Decline in rubber price worries Cambodian farmers

rubber-farmer

The declining price of rubber is worrying rubber farmers.

Take Sam Phat, for example, who decided 10 years ago to plant rubber due to the robust demand from China.

“It’s very easy,” she said. “You plant them, give them water and some fertilizer and seven years later you’ll have rubber.”

From any vista in Thbong Khmum province, which borders Vietnam, tidy rows of skinny rubber trees stretch far into the distance. Many families, along with companies investing in large plantations, made a similar decision as Ms. Phat to convert farmland or forest into rubber plantations.

As of last year, rubber trees occupied more than 357,000 hectares in Cambodia, with more than 90,000 hectares old enough for cultivation.

Now, some farmers are regretting their choice of cash crop, after a rough three years in which rubber prices have plummeted.

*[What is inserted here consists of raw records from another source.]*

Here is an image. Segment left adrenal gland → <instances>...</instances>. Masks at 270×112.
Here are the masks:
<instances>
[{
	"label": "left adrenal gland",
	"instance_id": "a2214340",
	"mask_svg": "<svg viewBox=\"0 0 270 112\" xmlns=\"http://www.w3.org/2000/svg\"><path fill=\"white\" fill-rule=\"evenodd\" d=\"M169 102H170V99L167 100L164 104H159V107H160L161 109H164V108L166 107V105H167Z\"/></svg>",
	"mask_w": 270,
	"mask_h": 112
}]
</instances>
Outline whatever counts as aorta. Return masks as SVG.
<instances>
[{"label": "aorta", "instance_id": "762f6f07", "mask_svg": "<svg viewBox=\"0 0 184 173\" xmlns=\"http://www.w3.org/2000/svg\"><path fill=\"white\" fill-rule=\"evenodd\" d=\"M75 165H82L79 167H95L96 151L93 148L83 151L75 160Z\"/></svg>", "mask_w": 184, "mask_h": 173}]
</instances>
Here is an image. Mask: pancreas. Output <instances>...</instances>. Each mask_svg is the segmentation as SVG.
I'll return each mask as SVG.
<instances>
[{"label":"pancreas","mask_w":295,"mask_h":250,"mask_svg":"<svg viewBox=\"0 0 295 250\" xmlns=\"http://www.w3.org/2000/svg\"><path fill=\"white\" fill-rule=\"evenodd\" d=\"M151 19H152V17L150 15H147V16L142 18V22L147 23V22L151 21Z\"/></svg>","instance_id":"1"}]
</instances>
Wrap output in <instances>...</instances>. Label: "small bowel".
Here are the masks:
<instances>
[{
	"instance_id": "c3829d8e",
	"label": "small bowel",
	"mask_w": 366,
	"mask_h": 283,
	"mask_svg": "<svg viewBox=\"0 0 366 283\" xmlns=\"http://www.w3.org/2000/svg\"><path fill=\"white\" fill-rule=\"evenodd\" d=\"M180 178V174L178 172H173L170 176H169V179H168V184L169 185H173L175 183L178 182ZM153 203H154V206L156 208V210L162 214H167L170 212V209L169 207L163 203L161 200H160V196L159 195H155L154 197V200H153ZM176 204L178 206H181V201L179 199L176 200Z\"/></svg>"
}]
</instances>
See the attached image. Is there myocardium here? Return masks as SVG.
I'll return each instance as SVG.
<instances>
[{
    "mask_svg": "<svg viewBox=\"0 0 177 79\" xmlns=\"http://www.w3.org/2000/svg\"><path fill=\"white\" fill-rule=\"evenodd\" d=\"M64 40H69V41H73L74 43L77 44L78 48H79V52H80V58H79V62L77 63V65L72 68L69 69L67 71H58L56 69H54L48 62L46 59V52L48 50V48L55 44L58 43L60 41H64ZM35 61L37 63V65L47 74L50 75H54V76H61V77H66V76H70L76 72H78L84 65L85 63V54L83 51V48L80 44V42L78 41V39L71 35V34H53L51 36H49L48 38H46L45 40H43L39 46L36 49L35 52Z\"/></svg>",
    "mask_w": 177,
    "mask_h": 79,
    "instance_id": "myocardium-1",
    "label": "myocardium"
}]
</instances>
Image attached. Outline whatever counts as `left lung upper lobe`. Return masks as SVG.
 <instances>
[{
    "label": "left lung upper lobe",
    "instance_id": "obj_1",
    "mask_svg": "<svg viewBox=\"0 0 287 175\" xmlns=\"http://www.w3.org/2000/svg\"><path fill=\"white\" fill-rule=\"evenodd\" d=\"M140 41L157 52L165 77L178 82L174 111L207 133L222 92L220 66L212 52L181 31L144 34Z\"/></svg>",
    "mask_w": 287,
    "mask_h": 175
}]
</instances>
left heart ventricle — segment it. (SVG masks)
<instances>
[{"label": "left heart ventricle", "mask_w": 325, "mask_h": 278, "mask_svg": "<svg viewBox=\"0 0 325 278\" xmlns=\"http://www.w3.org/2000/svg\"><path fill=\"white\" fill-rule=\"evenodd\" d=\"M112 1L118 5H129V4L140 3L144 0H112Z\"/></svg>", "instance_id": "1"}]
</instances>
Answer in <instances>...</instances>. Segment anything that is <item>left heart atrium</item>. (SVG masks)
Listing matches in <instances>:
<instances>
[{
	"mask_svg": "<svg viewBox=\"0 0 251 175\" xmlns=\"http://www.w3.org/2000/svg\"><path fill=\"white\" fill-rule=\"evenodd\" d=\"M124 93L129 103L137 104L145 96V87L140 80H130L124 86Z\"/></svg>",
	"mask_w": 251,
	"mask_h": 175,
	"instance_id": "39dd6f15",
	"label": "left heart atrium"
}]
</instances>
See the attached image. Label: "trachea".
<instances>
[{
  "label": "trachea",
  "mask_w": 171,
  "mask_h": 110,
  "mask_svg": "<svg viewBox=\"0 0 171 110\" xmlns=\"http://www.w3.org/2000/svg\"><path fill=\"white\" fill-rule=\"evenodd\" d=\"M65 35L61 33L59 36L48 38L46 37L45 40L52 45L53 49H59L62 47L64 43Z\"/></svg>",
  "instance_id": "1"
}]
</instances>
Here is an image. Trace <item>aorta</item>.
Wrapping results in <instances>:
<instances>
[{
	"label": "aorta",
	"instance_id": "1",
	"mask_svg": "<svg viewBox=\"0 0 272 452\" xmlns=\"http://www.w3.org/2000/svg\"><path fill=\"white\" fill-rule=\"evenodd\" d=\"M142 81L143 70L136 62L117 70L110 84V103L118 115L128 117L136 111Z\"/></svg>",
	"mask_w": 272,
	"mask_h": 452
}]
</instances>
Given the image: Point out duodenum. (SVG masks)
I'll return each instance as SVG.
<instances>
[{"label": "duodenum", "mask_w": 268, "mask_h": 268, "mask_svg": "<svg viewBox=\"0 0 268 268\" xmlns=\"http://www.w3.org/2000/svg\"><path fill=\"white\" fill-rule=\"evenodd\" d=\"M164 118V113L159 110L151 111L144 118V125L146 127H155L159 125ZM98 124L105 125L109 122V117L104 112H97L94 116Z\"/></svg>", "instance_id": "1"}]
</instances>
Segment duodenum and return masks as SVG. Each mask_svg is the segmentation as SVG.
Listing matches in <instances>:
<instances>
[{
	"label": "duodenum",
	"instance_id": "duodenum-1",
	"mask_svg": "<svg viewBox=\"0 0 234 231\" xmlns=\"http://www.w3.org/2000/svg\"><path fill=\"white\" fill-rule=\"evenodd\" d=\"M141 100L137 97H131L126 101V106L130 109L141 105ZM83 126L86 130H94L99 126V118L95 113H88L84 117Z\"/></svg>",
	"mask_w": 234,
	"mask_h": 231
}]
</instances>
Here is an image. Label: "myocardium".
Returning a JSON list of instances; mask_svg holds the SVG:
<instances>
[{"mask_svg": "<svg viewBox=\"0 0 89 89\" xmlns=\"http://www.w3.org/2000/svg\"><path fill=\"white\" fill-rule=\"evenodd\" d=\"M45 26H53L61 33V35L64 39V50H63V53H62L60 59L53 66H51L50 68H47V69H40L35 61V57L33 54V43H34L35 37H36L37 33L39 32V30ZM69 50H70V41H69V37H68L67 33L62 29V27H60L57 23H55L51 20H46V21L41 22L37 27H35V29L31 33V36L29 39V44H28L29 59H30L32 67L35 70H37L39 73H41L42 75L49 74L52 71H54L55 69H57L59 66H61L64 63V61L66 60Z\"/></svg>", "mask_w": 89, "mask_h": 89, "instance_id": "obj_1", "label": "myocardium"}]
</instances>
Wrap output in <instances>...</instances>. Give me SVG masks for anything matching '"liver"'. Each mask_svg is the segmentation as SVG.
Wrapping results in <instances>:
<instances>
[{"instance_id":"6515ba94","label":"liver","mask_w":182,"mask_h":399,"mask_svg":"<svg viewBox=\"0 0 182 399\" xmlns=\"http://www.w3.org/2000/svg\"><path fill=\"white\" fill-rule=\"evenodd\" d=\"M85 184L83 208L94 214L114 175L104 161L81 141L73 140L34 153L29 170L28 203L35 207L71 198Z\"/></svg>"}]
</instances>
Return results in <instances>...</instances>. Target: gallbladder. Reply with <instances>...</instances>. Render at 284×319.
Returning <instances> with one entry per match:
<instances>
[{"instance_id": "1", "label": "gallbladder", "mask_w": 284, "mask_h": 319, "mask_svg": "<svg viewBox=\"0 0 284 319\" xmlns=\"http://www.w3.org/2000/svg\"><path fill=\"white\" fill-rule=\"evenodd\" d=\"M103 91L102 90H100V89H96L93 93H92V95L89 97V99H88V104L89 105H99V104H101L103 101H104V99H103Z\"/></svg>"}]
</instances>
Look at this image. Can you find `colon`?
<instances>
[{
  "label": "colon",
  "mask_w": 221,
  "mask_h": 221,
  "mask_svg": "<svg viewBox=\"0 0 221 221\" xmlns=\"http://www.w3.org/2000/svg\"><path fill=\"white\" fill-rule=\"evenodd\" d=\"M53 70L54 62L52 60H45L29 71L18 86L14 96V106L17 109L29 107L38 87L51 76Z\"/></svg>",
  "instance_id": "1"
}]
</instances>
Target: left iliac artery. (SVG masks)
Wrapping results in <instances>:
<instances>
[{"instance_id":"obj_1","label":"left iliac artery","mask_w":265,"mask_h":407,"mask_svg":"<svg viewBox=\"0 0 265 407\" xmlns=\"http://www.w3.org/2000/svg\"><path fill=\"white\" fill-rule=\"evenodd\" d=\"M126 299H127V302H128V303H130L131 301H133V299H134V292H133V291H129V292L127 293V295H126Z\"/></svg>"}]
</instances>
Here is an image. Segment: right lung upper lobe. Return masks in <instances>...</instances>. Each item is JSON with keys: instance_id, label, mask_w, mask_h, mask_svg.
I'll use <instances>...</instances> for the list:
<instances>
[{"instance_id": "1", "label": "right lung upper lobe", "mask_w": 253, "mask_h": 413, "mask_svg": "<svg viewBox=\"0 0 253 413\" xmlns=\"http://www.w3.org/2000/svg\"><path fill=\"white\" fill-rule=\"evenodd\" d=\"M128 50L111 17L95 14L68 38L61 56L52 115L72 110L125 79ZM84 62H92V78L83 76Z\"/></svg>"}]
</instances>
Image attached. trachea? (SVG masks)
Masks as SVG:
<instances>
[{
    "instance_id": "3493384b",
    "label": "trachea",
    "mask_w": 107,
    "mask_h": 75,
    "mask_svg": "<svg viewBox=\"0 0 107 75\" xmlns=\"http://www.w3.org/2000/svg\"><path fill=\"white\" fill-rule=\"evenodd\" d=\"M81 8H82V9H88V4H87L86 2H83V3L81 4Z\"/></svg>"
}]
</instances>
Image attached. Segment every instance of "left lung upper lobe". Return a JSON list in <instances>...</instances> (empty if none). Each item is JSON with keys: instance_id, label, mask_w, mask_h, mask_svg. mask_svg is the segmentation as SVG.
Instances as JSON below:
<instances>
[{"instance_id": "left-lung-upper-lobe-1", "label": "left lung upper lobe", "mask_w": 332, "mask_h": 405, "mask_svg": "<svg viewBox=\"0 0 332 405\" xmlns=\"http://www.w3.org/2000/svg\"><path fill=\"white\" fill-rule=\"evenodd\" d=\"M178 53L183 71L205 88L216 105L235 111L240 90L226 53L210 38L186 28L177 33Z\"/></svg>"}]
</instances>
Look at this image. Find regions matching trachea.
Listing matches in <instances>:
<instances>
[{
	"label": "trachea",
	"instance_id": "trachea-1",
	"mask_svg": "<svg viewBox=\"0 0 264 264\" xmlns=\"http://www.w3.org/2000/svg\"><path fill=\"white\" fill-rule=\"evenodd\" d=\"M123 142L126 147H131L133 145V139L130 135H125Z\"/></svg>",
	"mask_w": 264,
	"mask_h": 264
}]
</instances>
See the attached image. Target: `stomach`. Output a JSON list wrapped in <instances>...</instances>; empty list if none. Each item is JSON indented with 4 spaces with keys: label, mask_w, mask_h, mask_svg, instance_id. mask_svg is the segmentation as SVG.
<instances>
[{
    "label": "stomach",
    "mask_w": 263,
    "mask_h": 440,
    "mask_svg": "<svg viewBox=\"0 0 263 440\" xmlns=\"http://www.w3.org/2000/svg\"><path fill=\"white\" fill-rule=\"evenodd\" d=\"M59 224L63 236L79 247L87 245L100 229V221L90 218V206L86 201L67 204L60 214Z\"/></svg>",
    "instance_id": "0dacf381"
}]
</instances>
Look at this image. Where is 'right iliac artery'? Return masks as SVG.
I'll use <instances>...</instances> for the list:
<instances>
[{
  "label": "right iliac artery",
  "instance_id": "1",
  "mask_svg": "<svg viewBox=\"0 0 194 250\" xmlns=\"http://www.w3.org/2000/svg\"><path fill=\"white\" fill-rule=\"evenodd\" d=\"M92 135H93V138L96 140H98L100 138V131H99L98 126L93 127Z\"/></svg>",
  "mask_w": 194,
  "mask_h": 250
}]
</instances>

“It’s good for our family because of the low maintenance and because we can harvest it every day,” Ms. Phat says. “But there’s not enough money.”

Low Prices Hurting Gov’t Plans

An official with the Ministry of Agriculture who requested anonymity said the expansion of rubber cultivation had slowed by nearly half throughout Cambodia. Whereas five years ago, approximately 20,000 hectares of trees were being planted every year, he now estimates new planting to be closer to 10,000 hectares.

In a 2013 speech, Prime Minister Hun Sen announced that he hoped that Cambodia could reach 840,000 hectares by 2018.

Since their peak in 2011, when rubber prices in Cambodia reached nearly US$3,000 per ton, export prices have fallen to US$1,650 per ton as of this May.

Last year, Malaysia, Thailand and Indonesia – the world’s largest rubber exporters –agreed to reduce their supply to drive up prices. Doing so initiated a small jump in prices and the ministry official expects to see more improvement.

Son Sopheak, 31, has felt the industry’s downturn. He works for Memot Rubber Plantation Co, a plantation in Thbong Khmum with more than 9,000 hectares of rubber trees. He moves from tree to tree with a hand blade, using it to cut off a small strip of bark on each trunk. After making the incision, a slow stream of white sap trickles down, into a bowl he’s fastened to the tree. When prices were high and rubber fetched more than 5,000 riels per kilogram, Mr. Sopheak said he could make up to US$200 in a good month. But now he averages just US$125 per month.

Sowing Change

The consistently low export prices have led some families to shift gears altogether.

With the help of his father-in-law, Chieng Thorn, 24, planted black pepper vines on three-quarters of a hectare of land in Kor Village in Thbong Khmum. His family still has three hectares of rubber trees but he hopes the peppers – which fetch more than US$10 per kilo is at an all-time high – will allow them to expand.

“The rubber business is hand to mouth,” he said. “We just spend but we don’t save money.”

Mr. Thorn is waiting anxiously for the first pepper harvest, which should start within the next three months. His family invested US$12,000 on the 800 plants.

The agriculture ministry official says that his department never advises farmers to destroy their rubber fields.

“If you destroy your rubber and then you grow pepper, and then the price drops, then what happens?” he asked. “Keep it and wait to see what happens in the future.”

Some people, like Ms. Phat, have no choice. She says that the returns on her rubber plantation are so small that she can’t afford to switch now.

“We can’t cut down rubber trees to put in pepper,” she said. “And even if we had the space, we wouldn’t have enough money to plant anything else.”